▶ **EXERCISE BRIEF**
A verbatim copy of the records below, pictures omitted, is the task.
------------------------------------------------------------
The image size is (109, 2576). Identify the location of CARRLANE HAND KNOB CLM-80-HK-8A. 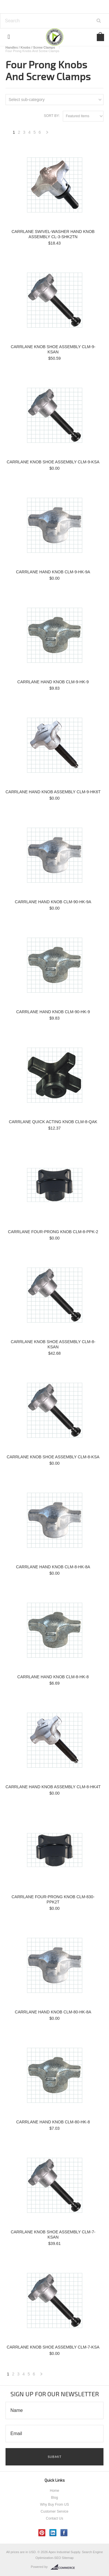
(53, 2012).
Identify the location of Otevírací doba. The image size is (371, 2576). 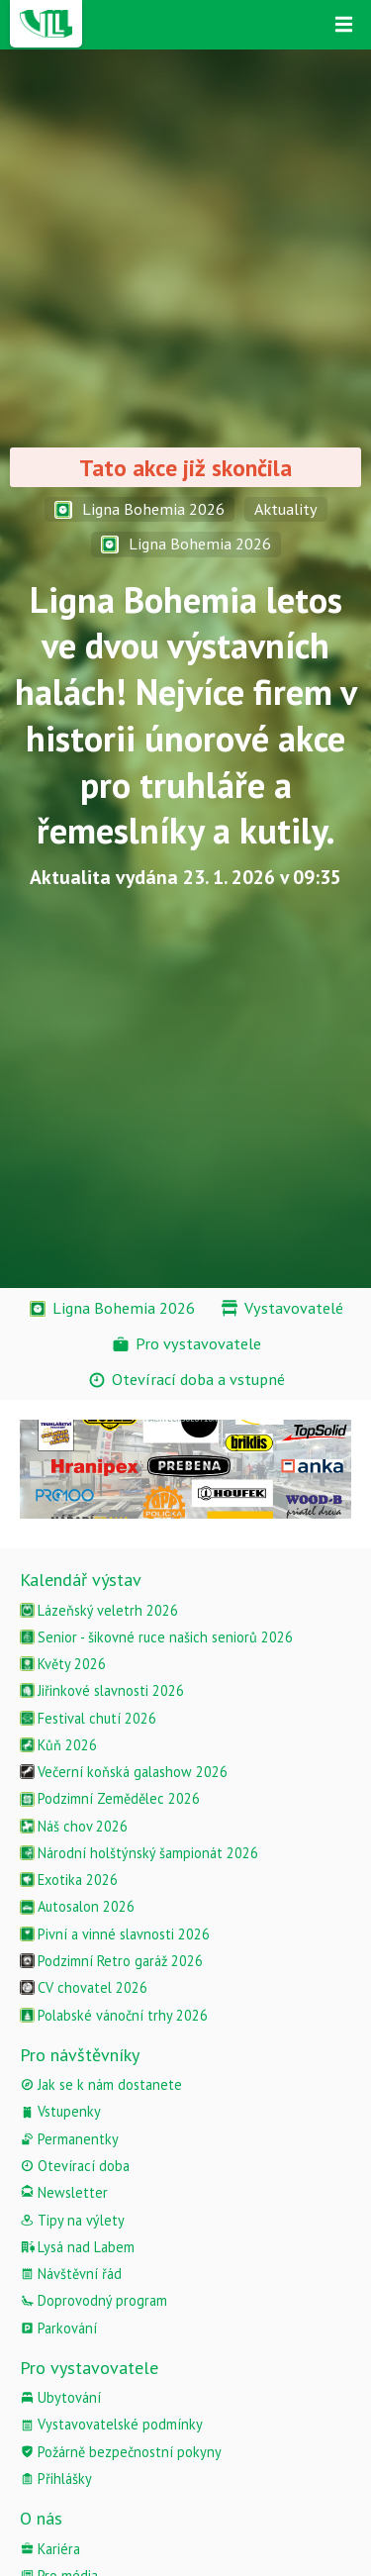
(75, 2165).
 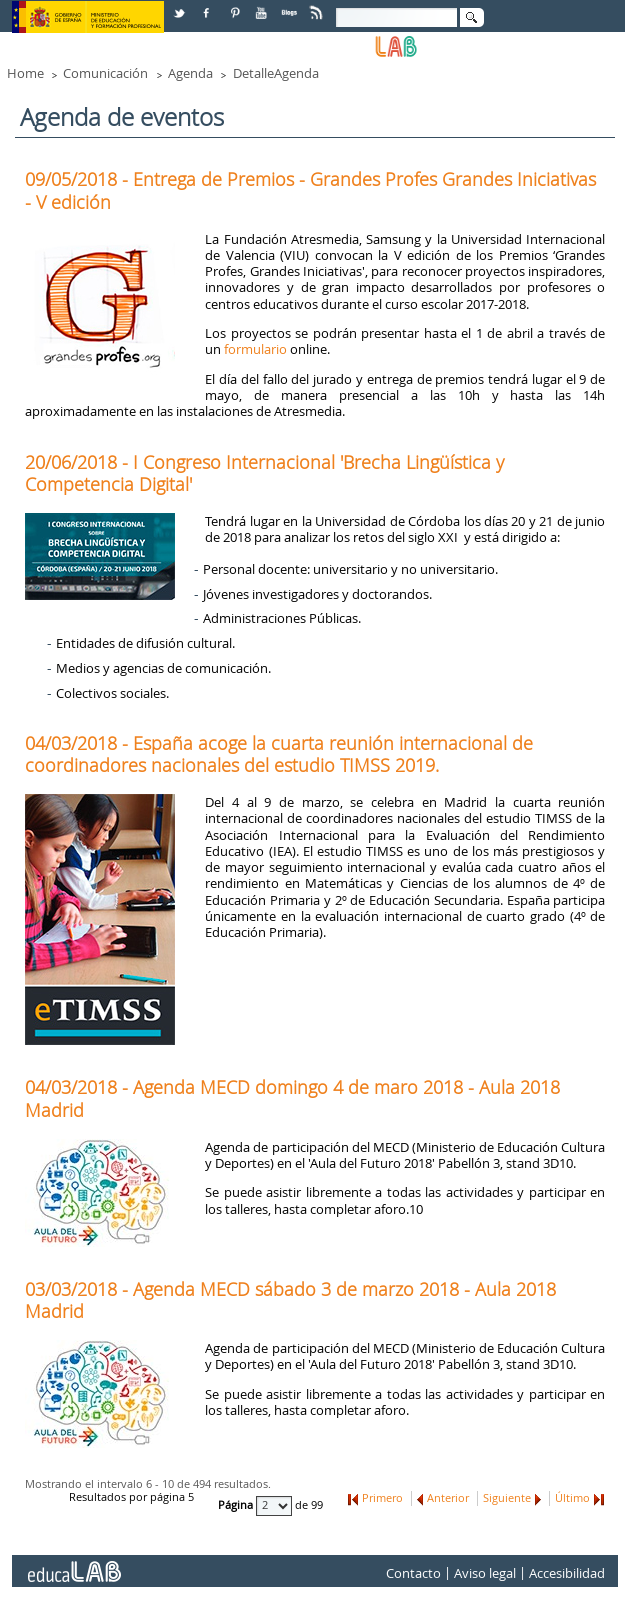 I want to click on 20/06/2018 - I Congreso Internacional 'Brecha Lingüística y Competencia Digital', so click(x=264, y=473).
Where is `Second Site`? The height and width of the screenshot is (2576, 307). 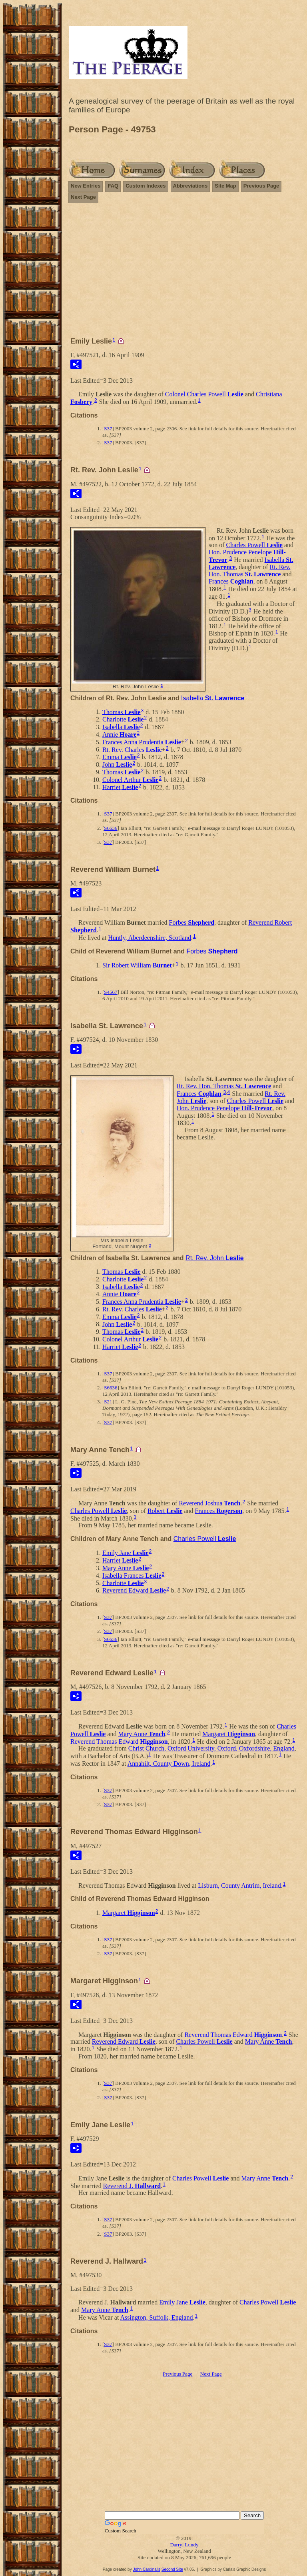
------------------------------------------------------------
▶ **SOLUTION**
The image size is (109, 2576). Identify the location of CARRLANE HAND KNOB CLM-80-HK-8A. 
(53, 2012).
Identify the location of Otevírací doba. The image size is (371, 2576). 
(75, 2165).
  I want to click on 20/06/2018 - I Congreso Internacional 'Brecha Lingüística y Competencia Digital', so click(x=264, y=473).
Where is `Second Site`? The height and width of the screenshot is (2576, 307). 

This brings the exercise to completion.